The Pound sterling, often called the British pound, is the world's oldest currency still in regular use. It is the legal currency of the United Kingdom, which refers collectively to the countries of England, Wales, Scotland, and Northern Ireland, and the UK's other territories around the world. When decimalisation happened in 1971, the British penny replaced the shilling as the primary sub-unit of the pound.

Who makes the coins used in the UK?

All official British coinage is produced by the Royal Mint. Since 1967, the Royal Mint has been headquartered in Llantrisant, Wales. Prior to this, its headquarters was located in London, England. Every year, a sample of the newly minted coins are tested for composition, size, and weight at the Hall of the Worshipful Company of Goldsmiths in London, England, in a ceremony called the Trial of the Pyx. After the trial, the coins are released into regular circulation.

What are the denominations of UK coins?

There are eight denominations of regular British coinage ranging in value from one penny to 2 pounds. The Royal Mint also produces the following denominations:

  • 2 pence
  • 5 pence
  • 10 pence
  • 20 pence
  • 50 pence
What are British coins made out of?

British coins are no longer made of silver or gold, though their colouring still reflects these older materials. The penny and 2 pence coin are made primarily from copper-plated steel. Five pence, 10 pence, 20 pence, and 50 pence coins are made from cupro-nickel, a copper-nickel alloy. One pound coins are made from nickel-brass. Two pound coins have an inner core of cupro-nickel and an outer layer made of nickel-brass.

Does the Royal Mint produce special coinage?

The Royal Mint releases crowns, with a face value of 5 pounds, to commemorate important events, usually related to the royal family, although not exclusively. In 2016, for example, it minted a coin commemorating the Queen's 90th birthday. Commemorative crowns are legal tender and can be used in financial transactions, but they are rarely found in regular circulation. The Royal Mint has also produced special coins with a face value of 20 pounds, 50 pounds, and 100 pounds.

How can you determine if a coin is counterfeit?

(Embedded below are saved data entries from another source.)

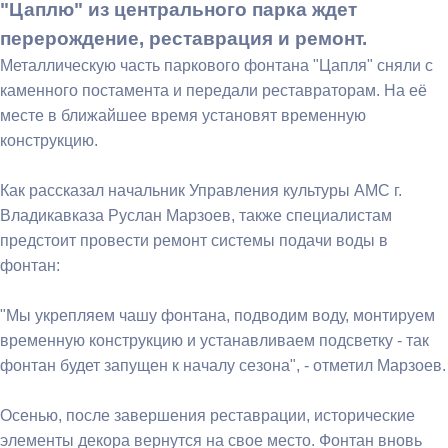
"Цаплю" из центрального парка ждет
перерождение, реставрация и ремонт.
Металлическую часть паркового фонтана "Цапля" сняли с
каменного постамента и передали реставраторам. На её
месте в ближайшее время установят временную
конструкцию.
Как рассказал начальник Управления культуры АМС г.
Владикавказа Руслан Марзоев, также специалистам
предстоит провести ремонт системы подачи воды в
фонтан:
"Мы укрепляем чашу фонтана, подводим воду, монтируем
временную конструкцию и устанавливаем подсветку - так
фонтан будет запущен к началу сезона", - отметил Марзоев.
Осенью, после завершения реставрации, исторические
элементы декора вернутся на свое место. Фонтан вновь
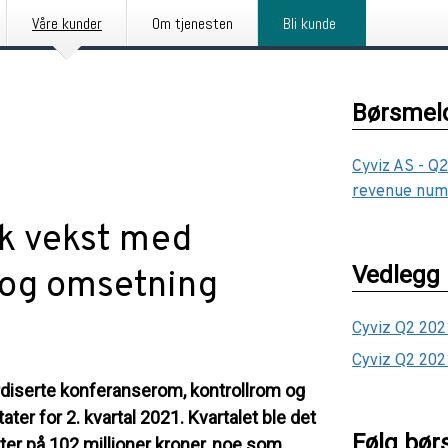
Våre kunder
Om tjenesten
Bli kunde
Børsmeld
Cyviz AS - Q2
revenue num
rk vekst med
Vedlegg
 og omsetning
Cyviz Q2 202
Cyviz Q2 202
ardiserte konferanserom, kontrollrom og
ter for 2. kvartal 2021. Kvartalet ble det
Følg bør
ter på 102 millioner kroner, noe som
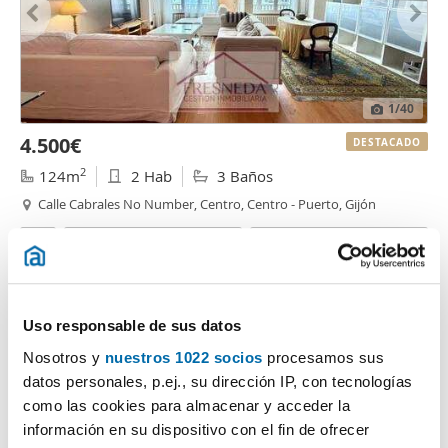
1
/40
4.500€
DESTACADO
2
124m
2 Hab
3 Baños
Calle Cabrales No Number, Centro, Centro - Puerto, Gijón
Contactar
Llamar
Uso responsable de sus datos
Nosotros y
nuestros 1022 socios
procesamos sus
datos personales, p.ej., su dirección IP, con tecnologías
como las cookies para almacenar y acceder la
información en su dispositivo con el fin de ofrecer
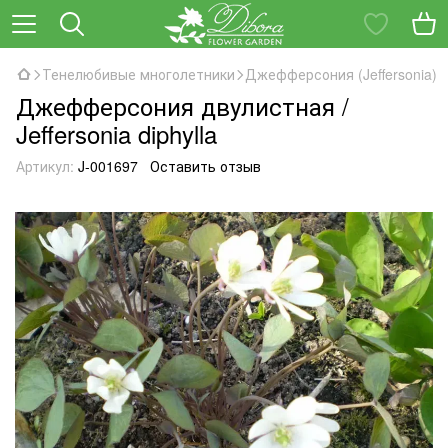
Тенелюбивые многолетники
Джефферсония (Jeffersonia)
Джефферсония двулистная /
Jeffersonia diphylla
Артикул:
J-001697
Оставить отзыв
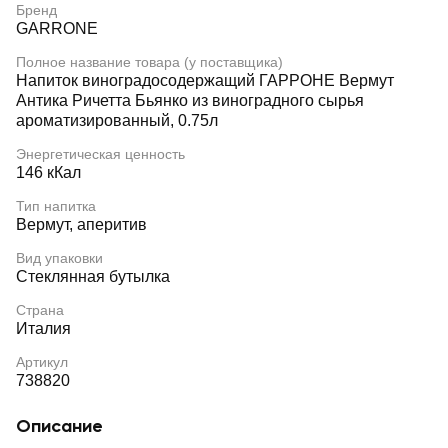
Бренд
GARRONE
Полное название товара (у поставщика)
Напиток виноградосодержащий ГАРРОНЕ Вермут
Антика Ричетта Бьянко из виноградного сырья
ароматизированный, 0.75л
Энергетическая ценность
146 кКал
Тип напитка
Вермут, аперитив
Вид упаковки
Стеклянная бутылка
Страна
Италия
Артикул
738820
Описание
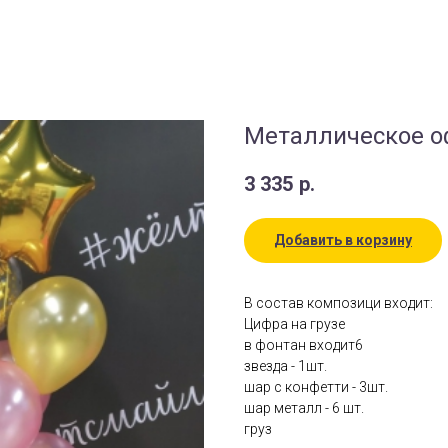
Металлическое 
3 335
р.
Добавить в корзину
В состав композици входит:
Цифра на грузе
в фонтан входит6
звезда - 1шт.
шар с конфетти - 3шт.
шар металл - 6 шт.
груз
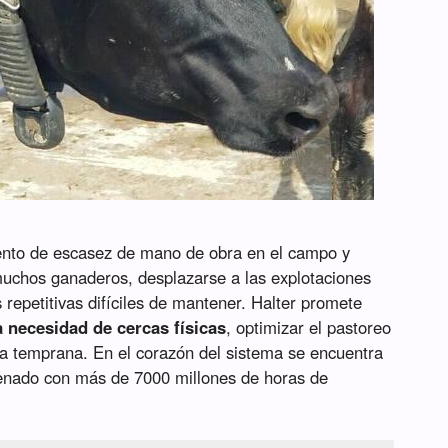
ento de escasez de mano de obra en el campo y
muchos ganaderos, desplazarse a las explotaciones
s repetitivas difíciles de mantener. Halter promete
a necesidad de cercas físicas
, optimizar el pastoreo
a temprana. En el corazón del sistema se encuentra
enado con más de 7000 millones de horas de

In 2015, a survey estimated that 2.55% of 1 pound coins in circulation were counterfeit. One of the easiest things to check to verify that a coin is authentic is the date. Each year, a new design is minted on the reverse side. The date and design should match. Also, counterfeit coins are usually not minted as well as legal ones. Check that the lettering and design are clear and even and that the edges are smooth and of the same thickness all the way around. Other good indicators that the coin is fake are:

  • The colour is different from other coinage of the same denomination.
  • The metal is not as dull or worn as the date suggests it should be.
  • The queen or king's head on the front and the design on the back do not line up.